2. Bonfire by Krysten Ritter
Why yes, this is the debut novel by the star of Jessica Jones. That really doesn't matter, except for the fact that I read the entire story in Ritter's voice. It's not a bad way to read it, either. Abby, now and environmental lawyer, returns to her hometown to figure out if the biggest corporation in the area is polluting the water supply. As she digs up information, she begins to wonder if the current problems connect back to her high school years when a fellow student disappeared. With so much of the town tied up in the plastic corporation, threats and violence against Abby and her team increase as Abby gets closer to proving that there's something sinister going on. It's a good mystery with several pieces that Ritter manages to tie together well.

3. You Bring the Distant Near by Mitali Perkins
I love a good family saga. This story follows three generations of Das women, beginning with Ranee, a Bengali woman who has followed her husband from India to Ghana to the UK and finally to America in the 1970s. She is a traditional matriarch, doubly so when her husband dies. Her daughters, Sonia and Tara, are not quite so traditional. Sonia even shaves her head as part of her father's funeral rites, a role that should go to the closest male relative; as one of four daughters, I understand that sometimes rules just won't work. With another generation, the line between upholding tradition and modernizing gets more complicated, even making the now-grandmother Ranee question her place and her values. While I didn't love the time jumps (but how else do you get three generations in a reasonably detailed, one-shot novel?), I loved the characters and their stories. I think we all have to find our place in this world, whether by holding onto things from our past or letting go of them.

4. Odd & True by Cat Winters
This felt like historical Supernatural, but starring two sisters. Once upon a time, Odd & True's (Odette and Trudence's) mother, along with her brother and sister, were monster hunters. Now Tru is left with her aunt while Od has disappeared. When Od suddenly reappears at the window on Tru's 15th birthday, the girls set out to hunt their own monster, the Jersey Devil, and find their mother. The novel is told by both girls, but through Od's past diary entries and Tru's present-day ones. As more facts come to light, the story takes on an interesting degree of unreliability as readers must discern what is just odd and what is true about this family.

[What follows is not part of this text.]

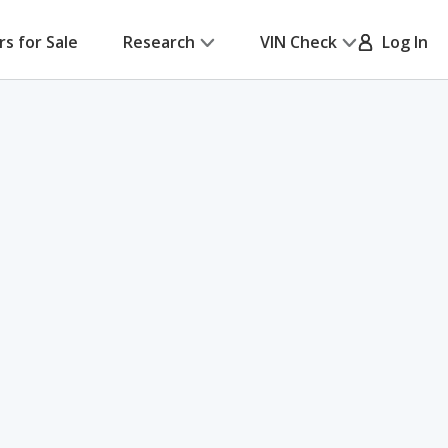
rs for Sale
Research
VIN Check
Log In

5. Erotic Stories for Punjabi Widows by Balli Kaur Jaswal
There are so many pieces to this story. A very modern Indian woman is hanging her sister's profile on the marriage board at the Sikh temple when she sees an advertisement for a writing instructor. She could use the money, so she applies, expecting to subvert conservative ideals. What she gets is a group of widows who can't read or write, but have so many very naughty stories to tell. However, there's a group of angry young men in the community who, if they heard about these erotic stories, would violently shut down the group. The Brothers, as they call themselves, might even have something to do with the murder of another modern young Indian woman whose mother organized the writing classes. Heads up, this story is very light in places, but then very grim as well. It's disconcerting at first, but as the story comes together it makes sense. Come for the silliness of widows writing smut, but stay for the strong female characters.

6. The Complete Sookie Stackhouse Stories by Charlaine Harris
I have read all of the Sookie Stackhouse novels at least twice, despite my general avoidance of rereading things. That said, I have never read the short stories and it has been a few years since the last novel. That doesn't really matter though. Harris managed to introduce each story well enough for me to remember the characters and tells readers where the story fit into the timeline. It was incredibly easy to fall back into this world, plus one of the stories really helps explain how Sookie ended up with a certain character in the final book. If you're a fan of the books, this is a nice addition to your collection.